Gabriela Liffschitz
Pero volviendo al tema de lo obvio, tal vez el sentido común dice que en definitiva es una categoría bastante tranquilizadora. Mi experiencia es que no. Lo obvio no deja lugar a mirada alguna y por lo general la que uno otorga lo que menos tiene es paz. Que al revés las cosas no sean obvias permite ver fuera de una supuesta intencionalidad. Uno puede ver entonces la verdad que le atribuye al Otro. Queda expuesta en cada adjetivación de aquello que supuestamente nos viene de afuera.
Por ejemplo, el otro día me encuentro con un amigo al que ante su pregunta le cuento que se había complicado un poco el tema de mi salud; mientras hablábamos participábamos de otra cosa que me daba mucha gracia de modo que casi todo el tiempo me estaba riendo, amén de que la complicación referida, aunque grave, no me preocupaba particularmente.

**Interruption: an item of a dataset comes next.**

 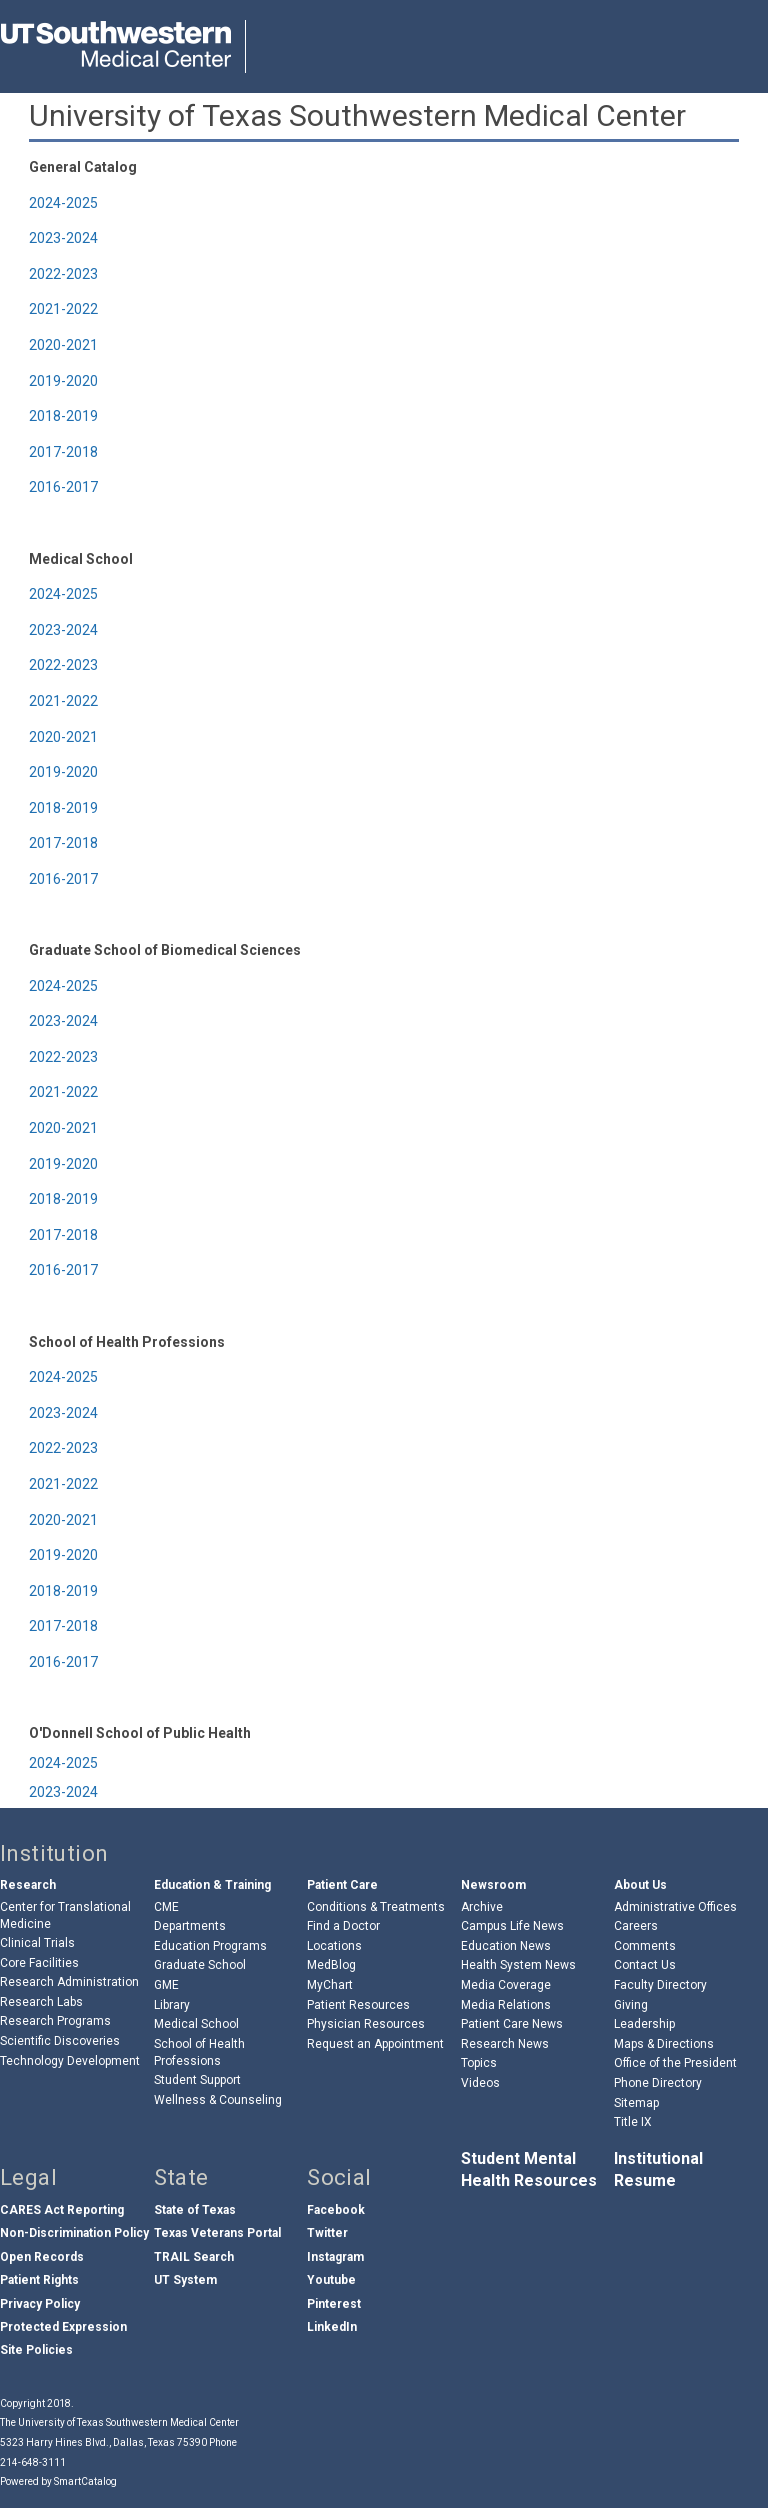 What do you see at coordinates (342, 1885) in the screenshot?
I see `Patient Care` at bounding box center [342, 1885].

Dos días después me lo vuelvo a cruzar y me dice que se quedó mal porque en mi mirada se notaba que estaba triste por lo que me pasaba. Me sonreí y le expliqué -con cierta paciencia cansada, porque él es psicoanalista- que «triste» era un adjetivo calificativo que modificaba su mirada, no la mía.
Claro que esta no es una elección o una lectura que uno simplemente decide hacer. No es algo sobre lo que uno dice: ahora voy a ver qué es eso que me parece evidente.
Pero aunque es algo que simplemente sucede en el final del análisis, también es algo sobre lo que en algún momento me empecé a preguntar. Como en el caso de la angustia, también en la última etapa del análisis me llamaba la atención en particular lo que me parecía obvio. Funcionaba como una bengala. Cada vez que aparecía lo escuchaba, me escuchaba decir «tal cosa es evidente» y como si me desdoblara, lo dicho me sorprendía, me asombraba, me producía extrañeza. ¿Qué era evidente??? Ya nada me parecía que pudiese entrar en esa categoría. Esos resabios de certezas que el proceso del análisis había ido destituyendo, resaltaban ahora ante mis ojos como signos de algo en decadencia, algo que en realidad empezaba a dejar de significar.
Yo no me planteaba todo esto, lo que sucedía era que estaba hablando con amigos y de repente me escuchaba involuntariamente, e incluso sorprendida me asaltaba una pregunta: ¿Qué carajo estoy diciendo?
Las verdades que durante toda mi vida habían fluido de mi boca con la naturalidad y la contundencia de lo evidente, ahora sonaban totalmente ficticias, extrañas. De hecho todo ese período fue de un gran extrañamiento.
Sobre todo esto, digo, desde todo esto, desde la nueva posición ante la angustia, desde la aparición continua de significantes, o desde la caída de las certezas, yo me colgaba, me agarraba de ahí para mecerme, dúctil, lo más dúctil que pudiese.
Gabriela Liffschitz: Un final feliz (relato sobre un análisis), Buenos Aires, Eterna Cadencia Editora, 2009, página 74
Gabriela Liffschitz
*Nació en 1963 en Buenos Aires y falleció en 2004. Fue periodista, escritora y fotógrafa. Publicó dos libros de poesía: Venezia (1990) y Elisabetta (1995), y dos libros de textos y fotografías: Recursos humanos (2000) y Efectos colaterales (2003). Un final feliz (relato sobre un análisis) se editó por primera vez en 2004, poco después de su muerte.